A United Nations donor conference for Afghanistan begins on Monday. Barely a month after the Taliban seized power in the country, the country is in a deepening humanitarian crisis. Afghanistan needs about $600 million by the end of this year, according to UN calculations.
While many countries want to provide humanitarian aid, there are concerns about spending it now that the Taliban has taken over. According to the donors, the aid must therefore be subject to conditions.
Basic services in Afghanistan are collapsing. Humanitarian aid must maintain medical services, water supplies and sanitation. The aid should also include measures to support women and children and the setting up of educational projects. In addition, it could fund emergency shelters for the estimated 3.5 million displaced people in Afghanistan.
Money is also needed for food aid. According to the UN, 93 percent of households in the country do not have enough to eat.
About forty ministers will attend the conference. UN Secretary-General António Guterres is also expected in Geneva. Others are likely to follow the conference online.

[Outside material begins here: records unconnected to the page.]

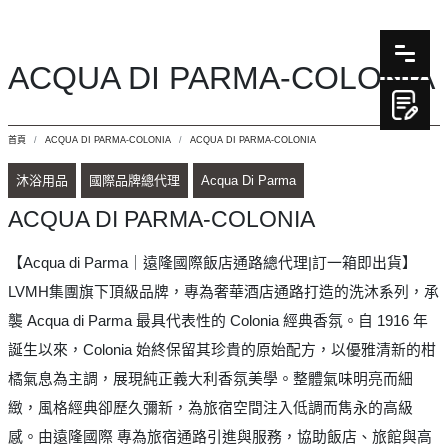
ACQUA DI PARMA-COLONIA
首頁
ACQUA DI PARMA-COLONIA
ACQUA DI PARMA-COLONIA
沐浴用品
國際品牌總代理
Acqua Di Parma
ACQUA DI PARMA-COLONIA
【Acqua di Parma｜遠隆國際飯店通路總代理|訂一箱即出貨】
LVMH集團旗下頂級品牌，專為奢華酒店通路打造的洗沐系列，承
襲 Acqua di Parma 最具代表性的 Colonia 經典香氛。自 1916 年
誕生以來，Colonia 始終保留其珍貴的原始配方，以優雅清新的柑
橘氣息為主調，展現純正義大利香氛美學。整體氣味明亮而細
緻，風格經典卻歷久彌新，為旅宿空間注入低調而雋永的高級
感。由遠隆國際 專為旅宿通路引進與服務，協助飯店、旅館與高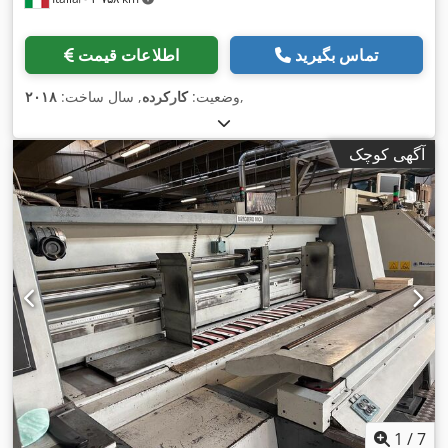
تماس بگیرید
اطلاعات قیمت
,
وضعیت:
کارکرده
, سال ساخت:
۲۰۱۸
آگهی کوچک
1
/
7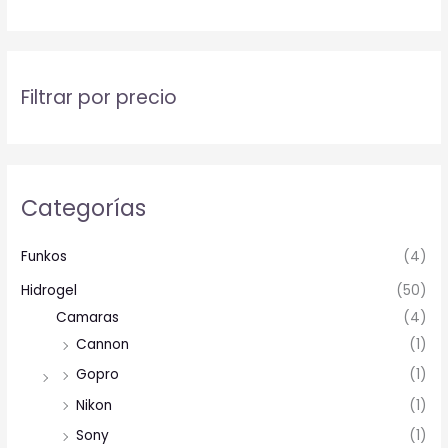
Filtrar por precio
Categorías
Funkos
(4)
Hidrogel
(50)
Camaras
(4)
Cannon
(1)
Gopro
(1)
Nikon
(1)
Sony
(1)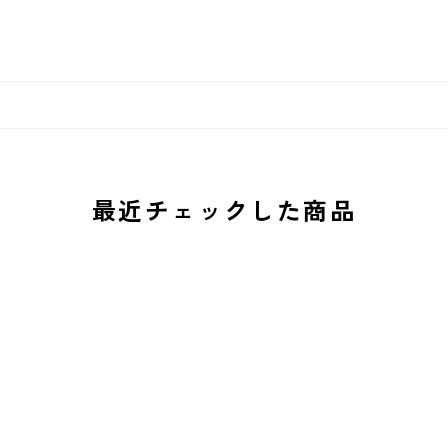
最近チェックした商品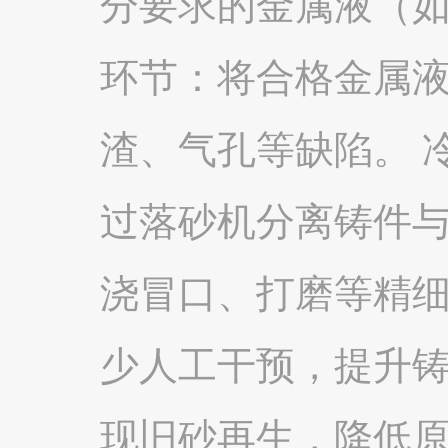
分要求的金属液（如
环节：将合格金属
渣、气孔等缺陷。 
过落砂机分离铸件
浇冒口、打磨等精细
少人工干预，提升
现旧砂再生，降低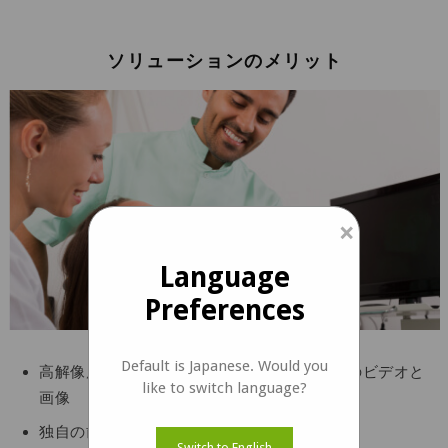
ソリューションのメリット
×
Language
Preferences
Default is Japanese. Would you
高解像度、および歯科用ルーペからの高品質のビデオと
like to switch language?
画像
独自の歯科用ルーペ要件を満たす小型ボード
Switch to English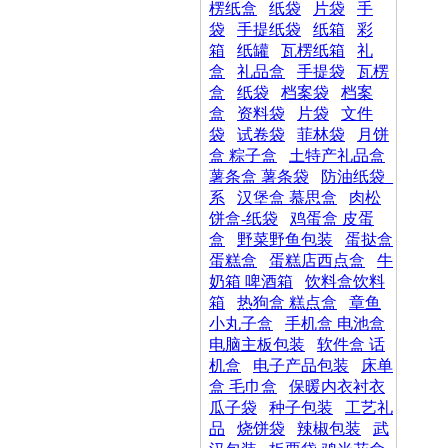
楞纸盒
纸袋
片袋
手
袋
手提纸袋
纸箱
彩
箱
纸罐
瓦楞纸箱
礼
盒
礼品盒
手提袋
瓦楞
盒
纸袋
档案袋
档案
盒
资料袋
片袋
文件
袋
试卷袋
菲林袋
月饼
盒 粽子盒
土特产礼品盒
薯条盒 薯条袋
防油纸袋_
系
汉堡盒 慕思盒
肉松
饼盒-纸袋
鸡蛋盒 皮蛋
盒
野菜野鱼包装
蛋挞盒
蛋糕盒
蛋糕店西点盒
牛
奶箱 啤酒箱
饮料盒饮料
箱
热狗盒 糕点盒
章鱼
小丸子盒
手机盒 电池盒
电脑主板包装
软件盒 话
机盒
电子产品包装
床单
盒 毛巾盒
保暖内衣衬衣
瓜子袋
种子包装
工艺礼
品
烧饼袋
辣椒包装
武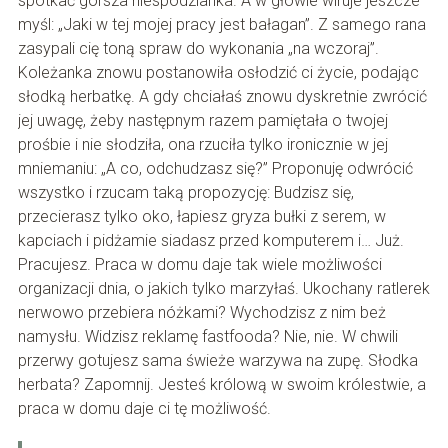
spotkać gorsza niespodzianka. A w głowie wiruje jeszcze
myśl: „Jaki w tej mojej pracy jest bałagan”. Z samego rana
zasypali cię toną spraw do wykonania „na wczoraj”.
Koleżanka znowu postanowiła osłodzić ci życie, podając
słodką herbatkę. A gdy chciałaś znowu dyskretnie zwrócić
jej uwagę, żeby następnym razem pamiętała o twojej
prośbie i nie słodziła, ona rzuciła tylko ironicznie w jej
mniemaniu: „A co, odchudzasz się?” Proponuję odwrócić
wszystko i rzucam taką propozycję: Budzisz się,
przecierasz tylko oko, łapiesz gryza bułki z serem, w
kapciach i pidżamie siadasz przed komputerem i… Już.
Pracujesz. Praca w domu daje tak wiele możliwości
organizacji dnia, o jakich tylko marzyłaś. Ukochany ratlerek
nerwowo przebiera nóżkami? Wychodzisz z nim beż
namysłu. Widzisz reklamę fastfooda? Nie, nie. W chwili
przerwy gotujesz sama świeże warzywa na zupę. Słodka
herbata? Zapomnij. Jesteś królową w swoim królestwie, a
praca w domu daje ci tę możliwość.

UN refugee commissioner Filippo Grandi warned on Sunday of a “resurgence of fighting, human rights violations or the collapse of the economy and basic social services.” According to Grandi, these developments could lead many more Afghans than currently flee abroad.
“It is now up to us as an international community to take responsibility for the people of Afghanistan and deliver humanitarian aid where it is most urgently needed. Naturally, this requires appropriate access for humanitarian organizations in Afghanistan. But, unfortunately, aid workers who do not have to fear their work are subject to intimidation, and arbitrary restrictions by the Taliban,” German Foreign Minister Heiko Maas said before leaving for Geneva.